そんなの聞いてないよ。じゃあ、マメさんはJr.のために。


「確かに見合いは早いかもしれねぇが、早いうちに身を固めて働いて貰わねーと、安心して俺が退職できないからなぁ」

『…家族愛ですね』


反論した私が馬鹿らしくなってきた。彼は彼なりに息子の身を案じていたんだ。Jr.はいいお父さんを持ったな。


『因みにお見合いの子はいくつなんですか?』

「13だ!」

『じゅっ…!?』


中学生かよ!
もしかしてJr.が嫌がっていたのって。


「アイツ、ガキは嫌だって言ってなぁ」


ですよねー!そんなことだろうと思いましたよ!ふざけるなよあん野郎。

なかなか可愛い子なんだが。
マメさんは切り終えた生地を沸騰した鍋に放り込んだ。


「写真みるか?」


そういって私の返事を聞く前に奥に行ってしまうマメさん。私もそれに続いた。


「ほら、この子だよ」


受け取った写真に写っていたのは、二人の女の子が並んで楽しそうに話ながら歩いている姿。その片方を指差しながらマメさんは可愛いだろ?と言った。

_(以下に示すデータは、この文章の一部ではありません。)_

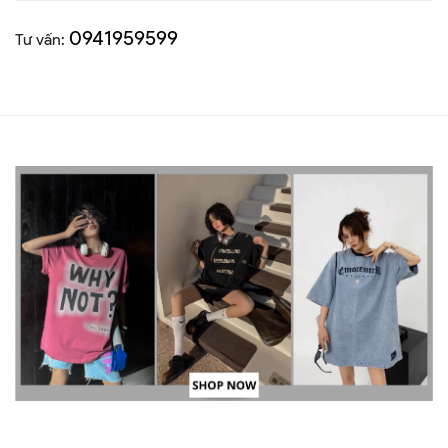
0941959599
Tư vấn:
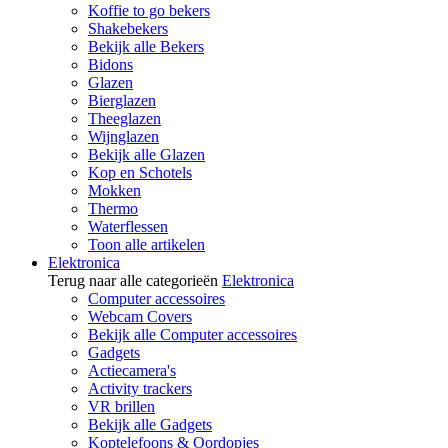
Koffie to go bekers
Shakebekers
Bekijk alle Bekers
Bidons
Glazen
Bierglazen
Theeglazen
Wijnglazen
Bekijk alle Glazen
Kop en Schotels
Mokken
Thermo
Waterflessen
Toon alle artikelen
Elektronica
Terug naar alle categorieën
Elektronica
Computer accessoires
Webcam Covers
Bekijk alle Computer accessoires
Gadgets
Actiecamera's
Activity trackers
VR brillen
Bekijk alle Gadgets
Koptelefoons & Oordopjes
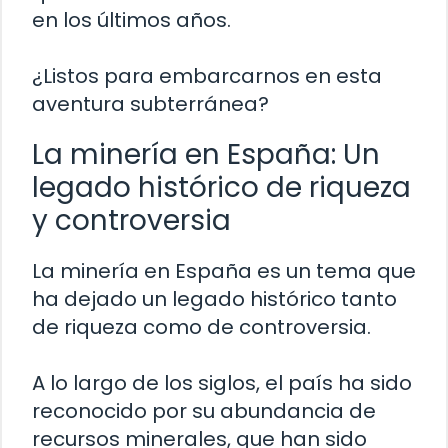
en los últimos años.
¿Listos para embarcarnos en esta
aventura subterránea?
La minería en España: Un
legado histórico de riqueza
y controversia
La minería en España es un tema que
ha dejado un legado histórico tanto
de riqueza como de controversia.
A lo largo de los siglos, el país ha sido
reconocido por su abundancia de
recursos minerales, que han sido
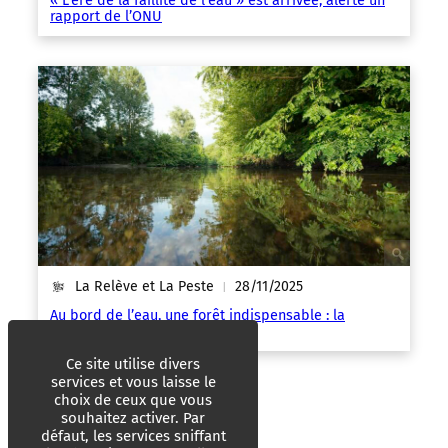
« L’ère de la faillite de l’eau » est arrivée, alerte un
rapport de l’ONU
La Relève et La Peste
28/11/2025
|
Au bord de l’eau, une forêt indispensable : la
ripisylve
Ce site utilise divers
services et vous laisse le
choix de ceux que vous
souhaitez activer. Par
défaut, les services sniffant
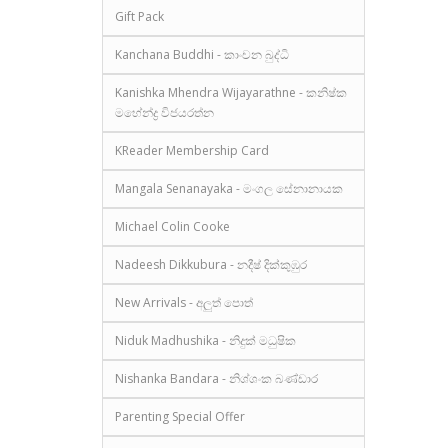
Gift Pack
Kanchana Buddhi - කාංචන බුද්ධි
Kanishka Mhendra Wijayarathne - කනිෂ්ක
මහේන්ද්‍ර විජයරත්න
KReader Membership Card
Mangala Senanayaka - මංගල සේනානායක
Michael Colin Cooke
Nadeesh Dikkubura - නදීෂ් දික්කුඹුර
New Arrivals - අලුත් පොත්
Niduk Madhushika - නිදුක් මධුෂික
Nishanka Bandara - නිශ්ශංක බණ්ඩාර
Parenting Special Offer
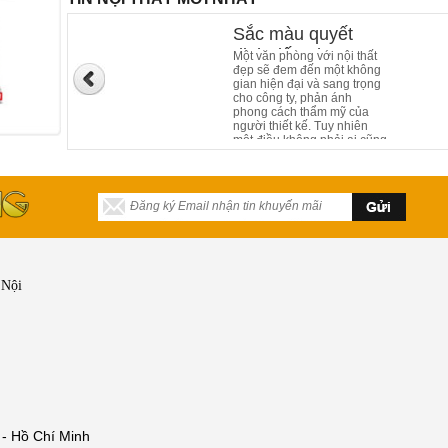
Sắc màu quyết
định đến phong
Một văn phòng với nội thất
đẹp sẽ đem đến một không
cách nội thất của
gian hiện đại và sang trọng
văn phòng làm việc
cho công ty, phản ánh
phong cách thẩm mỹ của
người thiết kế. Tuy nhiên
một điều không phải ai cũng
biết, sắc màu của nội thất
văn phòng cũng đóng góp
phần không nhỏ trong kiến
trúc, giúp tạo ấn tượng
mạnh đối với khách hàng
khi đến với mỗi công ty.
 Nội
 - Hồ Chí Minh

確かに可愛い。大きな瞳に小さな顔、テレビに出ても違和感ないのではないかというくらい美人だ。

ホントに中学生?と疑いたくなる。


そしてもう一つ。この女の子より気になったことがあったからマメさんに問いかける。


『マメさん、この写真どこで撮りました?』

「……」

『何故黙る』

「…下校中にパシャリと」

『知ってますか?世間一般では盗撮って言うんですよ?』

「いやはや、知らなかったなぁ!」

『その言い訳は無理がある!』


大の大人がなにやってんだ!
どなりつけるとマメさんは逃げるように「そろそろ茹で上がったかな!」と戻っていった。


全く、息子も息子だけど、親も親だな!

大丈夫か、この親子。と本気で思った。